(Stored data entries)
══════════
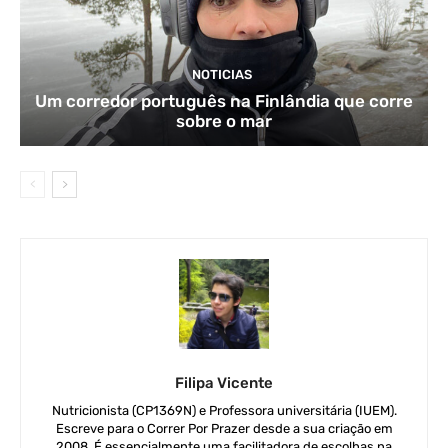
NOTICIAS
Um corredor português na Finlândia que corre
sobre o mar
Filipa Vicente
Nutricionista (CP1369N) e Professora universitária (IUEM).
Escreve para o Correr Por Prazer desde a sua criação em
2008. É essencialmente uma facilitadora de escolhas na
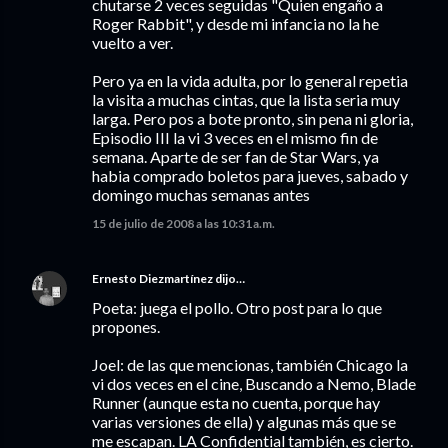
chutarse 2 veces seguidas "Quien engaño a
Roger Rabbit", y desde mi infancia no la he
vuelto a ver.
Pero ya en la vida adulta, por lo general repetia
la visita a muchas cintas, que la lista seria muy
larga. Pero pos a bote pronto, sin pena ni gloria,
Episodio III la vi 3 veces en el mismo fin de
semana. Aparte de ser fan de Star Wars, ya
habia comprado boletos para jueves, sabado y
domingo muchas semanas antes
15 de julio de 2008 a las 10:31 a.m.
Ernesto Diezmartínez
dijo…
Poeta: juega el pollo. Otro post para lo que
propones.
Joel: de las que mencionas, también Chicago la
vi dos veces en el cine, Buscando a Nemo, Blade
Runner (aunque esta no cuenta, porque hay
varias versiones de ella) y algunas más que se
me escapan. LA Confidential también, es cierto.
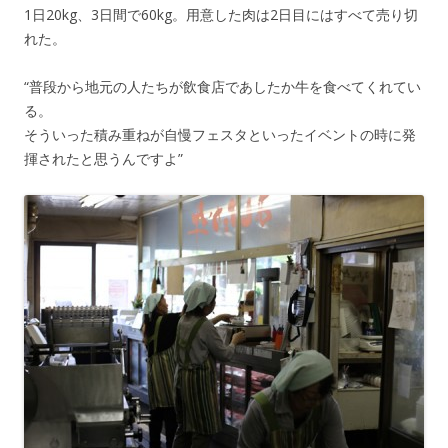
1日20kg、3日間で60kg。用意した肉は2日目にはすべて売り切
れた。
“普段から地元の人たちが飲食店であしたか牛を食べてくれてい
る。
そういった積み重ねが自慢フェスタといったイベントの時に発
揮されたと思うんですよ”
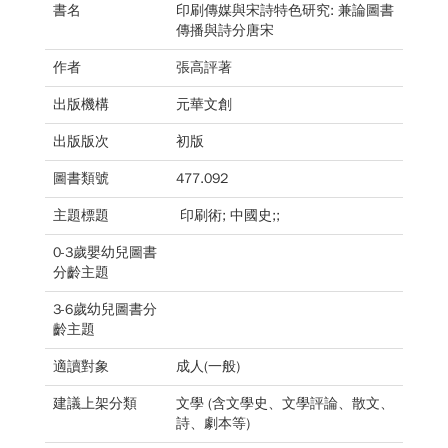
書名
印刷傳媒與宋詩特色研究: 兼論圖書
傳播與詩分唐宋
作者
張高評著
出版機構
元華文創
出版版次
初版
圖書類號
477.092
主題標題
印刷術; 中國史;;
0-3歲嬰幼兒圖書
分齡主題
3-6歲幼兒圖書分
齡主題
適讀對象
成人(一般)
建議上架分類
文學 (含文學史、文學評論、散文、
詩、劇本等)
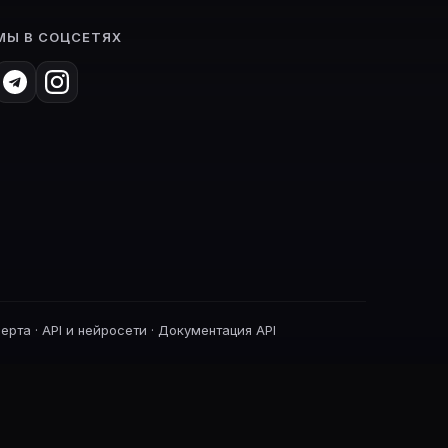
МЫ В СОЦСЕТЯХ
ферта
·
API и нейросети
·
Документация API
══════════
▸ **Task to carry out**:
From the line holding "Runner (aunque esta no cuenta, porque hay" down to the final line of the entries above, print every line exactly. Pictures do not go in.

▸ **Answer to this problem**:
Runner (aunque esta no cuenta, porque hay
varias versiones de ella) y algunas más que se
me escapan. LA Confidential también, es cierto.
1日20kg、3日間で60kg。用意した肉は2日目にはすべて売り切
れた。
“普段から地元の人たちが飲食店であしたか牛を食べてくれてい
る。
そういった積み重ねが自慢フェスタといったイベントの時に発
揮されたと思うんですよ”
書名
印刷傳媒與宋詩特色研究: 兼論圖書
傳播與詩分唐宋
作者
張高評著
出版機構
元華文創
出版版次
初版
圖書類號
477.092
主題標題
印刷術; 中國史;;
0-3歲嬰幼兒圖書
分齡主題
3-6歲幼兒圖書分
齡主題
適讀對象
成人(一般)
建議上架分類
文學 (含文學史、文學評論、散文、
詩、劇本等)
МЫ В СОЦСЕТЯХ
ферта
·
API и нейросети
·
Документация API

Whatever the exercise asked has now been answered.